Total Eclipse of the Collections

By Charles Doran

The phenomenon of an eclipse has always sparked intrigue and fascination. Many early civilizations saw eclipses as a sign of impending doom. They have inspired medieval mathematicians to calculate the movement of celestial objects and predict future occurrences.

Total Eclipse of the Sun. The Trouvelot Astronomical Drawings Manual, 1882.

A fantastic example of such a work, gifted by Robert Garrett and fully digitized, is Astronomical miscellany, Garrett MS. 99. This manuscript in Latin text and possibly of French origin contains scientific tables and diagrams; two diagrams (fol.2r & fol.136r) depict an eclipse.

So, how rare is it to see an eclipse while standing in the same location? From a given location on the earth you will see a total solar eclipse approximately every 375 years; as such, we usually travel to view or study an eclipse.

Princeton solar eclipse expedition party near Denver, Colorado, July 1878. Historical Photograph Collection, Individuals Series (AC067), Box 132.

In 1878, Étienne Trouvelot, a French astronomer and artist, accompanied Professor William Harkness and others to Creston, Wyoming Territory to study the total eclipse on July 29. (Meanwhile, a Princeton expedition was taking in the view near Denver, Colorado.) Several years later in 1882, Charles Scribner’s Sons published “The Trouvelot astronomical drawings manual,” which included a portfolio of fifteen chromolithographs depicting various astronomical events including the 1878 eclipse at Creston. Trouvelot was also a member of the French expedition to view the solar eclipse of May 6, 1883 at Caroline Island.

In 1900, Charles A. Young, professor of astronomy at Princeton (1877-1905) and the first Director of Princeton’s Observatory, led the Princeton solar eclipse expedition to Wadesboro, North Carolina. Also attending this expedition was a young protege, Henry Norris Russell, Princeton’s Class of 1897, and later Director of Princeton’s Observatory from 1912 to 1947. In the Henry Norris Russell Papers, we find an excellent selection of images from the expedition including Russell with a telescope and of the 1900 eclipse itself. Additional images and field notes on both the1878 and 1900 eclipses are available in the Princeton Scientific Expeditions Collection, including a photo of the entire expedition party.

Today, eclipse chasers plan vacations around being centered within the path of totality all for a maximum viewing period of approximately 7.5 minutes, the longest possible duration for a total solar eclipse.
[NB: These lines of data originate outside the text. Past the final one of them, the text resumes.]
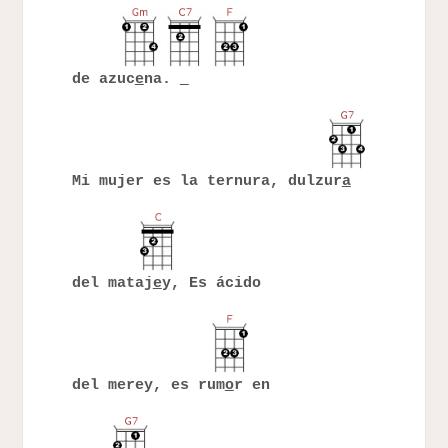
de azuc
e
na.
Mi mujer es la ternura, dulzur
a
del mataj
e
y, Es ácido
del merey, es rum
o
r en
This year, the eclipse will have a maximum viewing period of 4 minutes and 28 seconds, depending on the location. The path of totality will traverse North America starting over Mexico and stretching to Maine.

Map of the anticipated path of the 2024 total solar eclipse. Image courtesy of NASA.

If you happen to be one of those eclipse chasers but are unable to visit a locale within the path of totality, maybe you can plan a visit to Special Collections instead to view the above materials and so much more!